(Un)wind your Neck In!
It’s been over 16 years since the release of the first ever iPhone.
We had mobile phones before then, but that was the start of what we used to call “computer phones”. They were so far removed from what a telephone used to be, that for us to have a computer in your pocket everywhere you go was amazing.
How often, while sitting at a restaurant or even at a family dinner party, have you looked across the room and seen someone who’s glued to their phone? Or when travelling in a packed train carriage or on the London underground and nobody’s talking to one another?
It is sad, but unfortunately is typical in today's modern world!
It is very easy to focus on how bad phones can be for society. This is even before we look at things like working conditions along with social and economic factors.

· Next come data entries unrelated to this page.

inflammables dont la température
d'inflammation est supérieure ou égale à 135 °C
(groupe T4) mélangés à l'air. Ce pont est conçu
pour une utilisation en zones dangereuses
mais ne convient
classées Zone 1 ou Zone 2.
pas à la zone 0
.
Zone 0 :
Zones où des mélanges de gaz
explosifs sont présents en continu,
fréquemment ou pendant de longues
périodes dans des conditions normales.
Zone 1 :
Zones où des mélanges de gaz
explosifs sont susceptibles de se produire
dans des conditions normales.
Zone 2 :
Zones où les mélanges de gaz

However, we cannot overlook the list of benefits that come with smartphones:
Being able to look things up in seconds - giving us near-infinite amounts of information in our pockets
Keeping in touch with friends and family across the world (without ever paying for expensive long-distance calls)
Huge opportunities and developments in things like e-learning, safety, navigation, and everything in between.

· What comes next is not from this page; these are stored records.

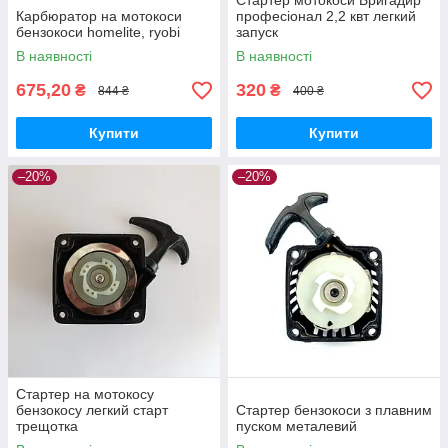
Стартер мотокоси Бригадир
Карбюратор на мотокоси
професіонал 2,2 квт легкий
бензокоси homelite, ryobi
запуск
В наявності
В наявності
675,20
320
₴
₴
844 ₴
400 ₴
Купити
Купити
–20%
–20%
Стартер на мотокосу
бензокосу легкий старт
Стартер бензокоси з плавним
трещотка
пуском металевий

What if we put all those considerations aside for a minute, and focus on just one area:
Mobile phones (and other mobile devices) pose a considerable risk to your overall health.
Here are the 3 key health issues your phone usage could be causing, and some tips on how to prevent them from instigating long-term damages:
#1. Text neck
On average, we spend 2-4 hours per day looking at our phones, and studies suggest many children may be spending as much as 13 hours per day on their devices. This behaviour is leading to something being referred to as ‘text neck’.
On average our head typically weighs between 10 and 12lbs, and by every inch your head is bent forwards, a huge amount of additional strain is put on your spine, muscles, and nerves.
The graphic below shows just how big a difference this can make - where tilting your head forward at 60º increases the strain to a tremendous 60lb – which is 5 to 6 times more than when your head is upright.
That’s like allowing a 6-year-old to sit on your neck for several hours a day!
Over time, this poor posture can cause irreversible damage to the spine, with the effects reaching as far as your shoulders, hips, and lower back too.
To avoid this danger, you can simply be as conscious of your posture when holding your phone or tablet, by keeping it held at eye level so you don’t need to tilt your head when looking at your phone. Using a ‘pop grip’ type case on your phone can help with this too.
#2. Blue light
Our brains are remarkable when it comes to regulating sleep and feelings of tiredness.
Known as our ‘circadian rhythm’, this natural process relies on environmental input - i.e. light and darkness - to help us sleep at nighttime and stay awake during the daytime.
Without going too deep into science, there are different wavelengths of light in the visible spectrum, which are processed differently by our brains.
Our phones, tablets and computers primarily emit a wavelength of light known as ‘blue light’.
Blue light, which also occurs naturally in smaller amounts, has been shown to have the strongest effect on human circadian rhythms.
Exposure to blue light during the nighttime or before bed has been found to hugely disrupt our circadian rhythms and play mischief with our sleep patterns and our ability to fall asleep.
As a matter of fact, blue light suppresses melatonin for twice as long as green light and can shift your circadian rhythm by as much as 3 hours!
How can we avoid it?
You can buy ‘blue light blocking’ lenses or glasses which can prevent the light from reaching your eyes, but the best advice is to come off your devices at least 1 hour before going to bed.
Why not make this part of your nighttime routine, and see what difference it makes to your quality of sleep and overall energy levels?
Dopamine, also known as the ‘feel good hormone’, is a chemical messenger used in the ‘rewards centre’ of our brains and in functions like memory, motivation, and mood.
It appears that seeing a notification on our phones causes us to release small amounts of dopamine. Thus, the dopamine boost is temporary and soon fades, leading us to seek more ‘hits’ by constantly checking for notifications on our devices. This leads us to not only be seemingly distracted or obsessed with our phones, but also causing dopamine addiction, and an unbalance of hormones in our bodies.
Worse yet, many apps and social media platforms like Facebook, Instagram, Tik Tok and so on, are created to hook us in with these dopamine boosts.
Although, arguably a very hard habit to break, getting a handle on this can hugely improve our mental and physical health.
It’s often a case of changing our habits - by only checking notifications at set times throughout the day, turning off notifications where we can (or limiting them with ‘do not disturb’ mode), or deleting the apps we know we’re slightly addicted to
One thing we can definitely be sure about - mobile phones are here to stay. So let’s make sure we’re not allowing them to damage our health!
The color of the light affects the circadian rhythms (2020) Centers for Disease Control and Prevention. Available at: https://www.cdc.gov/niosh/emres/longhourstraining/color.html (Accessed: 12 August 2023).
Screen addiction affects physical and mental health (no date) Premier Health. Available at: https://www.premierhealth.com/your-health/articles/health-topics/screen-addiction-affects-physical-and-mental-health#:~:text=Screen%20use%20releases%20dopamine%20in,negative%20impact%20of%20your%20life. (Accessed: 12 August 2023).